Según la administración de Eisriesenwelt, incluso durante los meses más cálidos del verano europeo, las temperaturas internas permanecen cerca o por debajo de 0 °C, motivo por el cual se aconseja a los visitantes utilizar ropa adecuada para frío intenso.
Descubierta en 1879, la caverna llegó a ser considerada una entrada al infierno
Durante mucho tiempo, los residentes locales evitaban acercarse al lugar. Según registros históricos reunidos por la propia Eisriesenwelt, los habitantes de la región creían que la enorme apertura en la montaña era un pasaje al inframundo y evitaban explorarla.

La primera exploración científica ocurrió en 1879, conducida por el naturalista austríaco Anton Posselt, quien logró avanzar solo unos 200 metros en el interior de la caverna. Tras publicar sus relatos en una revista de montañismo, el descubrimiento terminó siendo olvidado por décadas.
Solo a principios del siglo XX, nuevas expediciones lideradas por el espeleólogo Alexander von Mörk permitieron mapear áreas más profundas del sistema. A partir de la década de 1920, la caverna comenzó a recibir visitantes regularmente.

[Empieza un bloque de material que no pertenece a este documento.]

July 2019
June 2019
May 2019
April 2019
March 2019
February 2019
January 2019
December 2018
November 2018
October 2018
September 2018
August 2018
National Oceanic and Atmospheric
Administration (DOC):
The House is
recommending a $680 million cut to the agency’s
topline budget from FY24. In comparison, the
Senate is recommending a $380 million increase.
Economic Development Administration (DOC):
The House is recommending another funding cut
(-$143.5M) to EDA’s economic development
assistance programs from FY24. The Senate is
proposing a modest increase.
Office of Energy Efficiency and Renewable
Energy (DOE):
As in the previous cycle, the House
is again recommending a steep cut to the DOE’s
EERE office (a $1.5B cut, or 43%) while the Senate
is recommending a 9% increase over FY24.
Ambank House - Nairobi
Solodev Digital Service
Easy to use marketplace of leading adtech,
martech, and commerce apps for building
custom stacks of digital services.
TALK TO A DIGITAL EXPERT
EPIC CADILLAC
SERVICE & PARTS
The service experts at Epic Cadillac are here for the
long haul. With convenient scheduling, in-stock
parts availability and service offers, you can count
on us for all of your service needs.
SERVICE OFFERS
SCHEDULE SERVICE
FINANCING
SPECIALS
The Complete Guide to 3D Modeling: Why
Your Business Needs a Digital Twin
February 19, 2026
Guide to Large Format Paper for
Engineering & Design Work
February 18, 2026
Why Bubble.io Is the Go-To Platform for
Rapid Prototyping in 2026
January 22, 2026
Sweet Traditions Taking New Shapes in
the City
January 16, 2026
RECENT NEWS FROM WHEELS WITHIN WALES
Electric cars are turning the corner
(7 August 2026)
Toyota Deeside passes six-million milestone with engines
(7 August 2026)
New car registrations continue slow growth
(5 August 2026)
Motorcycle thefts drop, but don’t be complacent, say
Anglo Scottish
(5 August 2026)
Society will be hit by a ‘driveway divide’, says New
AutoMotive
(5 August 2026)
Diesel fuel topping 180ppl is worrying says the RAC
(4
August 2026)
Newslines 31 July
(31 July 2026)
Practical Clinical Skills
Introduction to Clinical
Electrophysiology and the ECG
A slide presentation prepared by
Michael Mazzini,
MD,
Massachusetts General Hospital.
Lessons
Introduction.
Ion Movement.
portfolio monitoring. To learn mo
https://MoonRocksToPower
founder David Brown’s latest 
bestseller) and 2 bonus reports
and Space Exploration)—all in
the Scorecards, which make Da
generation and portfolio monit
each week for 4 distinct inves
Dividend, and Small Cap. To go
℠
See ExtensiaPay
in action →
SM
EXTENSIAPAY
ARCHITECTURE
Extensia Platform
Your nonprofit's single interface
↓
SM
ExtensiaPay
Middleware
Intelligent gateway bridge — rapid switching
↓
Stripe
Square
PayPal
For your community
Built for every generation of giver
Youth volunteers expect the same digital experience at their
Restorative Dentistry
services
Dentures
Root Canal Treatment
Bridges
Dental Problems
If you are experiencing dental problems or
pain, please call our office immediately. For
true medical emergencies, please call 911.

Solo mil metros pueden ser visitados, pero el espectáculo congelado impresiona a miles de personas todos los años
Aunque el sistema completo supera los 42 kilómetros, solo una pequeña parte está abierta al turismo.
Según la administración de Eisriesenwelt, el recorrido turístico abarca aproximadamente 1 kilómetro, atravesando algunas de las formaciones más conocidas del lugar, incluyendo la Posselt Hall, la Gran Pendiente de Hielo, el Castillo de Hymir y el llamado Palacio de Hielo.
El paseo incluye cerca de 1.400 escalones distribuidos a lo largo del trayecto, exigiendo preparación física moderada de los visitantes.
Actualmente, aproximadamente 200 mil turistas visitan la Eisriesenwelt cada año, transformando la cueva en una de las atracciones naturales más importantes de Austria.
Un gigantesco mundo de hielo escondido en los Alpes continúa preservando secretos del pasado climático europeo
Más allá del turismo, la Eisriesenwelt posee importancia científica. Los investigadores consideran sus formaciones congeladas archivos naturales capaces de registrar cambios ambientales ocurridos a lo largo de siglos.
El comportamiento del hielo, la circulación de aire y los procesos de congelación ayudan a los científicos a comprender mejor la dinámica climática en regiones montañosas.
Mientras los glaciares alpinos disminuyen progresivamente debido al calentamiento global, la Eisriesenwelt permanece como una de las mayores reservas subterráneas de hielo de Europa.
En el interior de la montaña, esculturas naturales continúan siendo moldeadas lentamente por la combinación entre nieve, agua, roca y corrientes de aire, creando un escenario que parece más cercano a un planeta congelado que a un paisaje terrestre.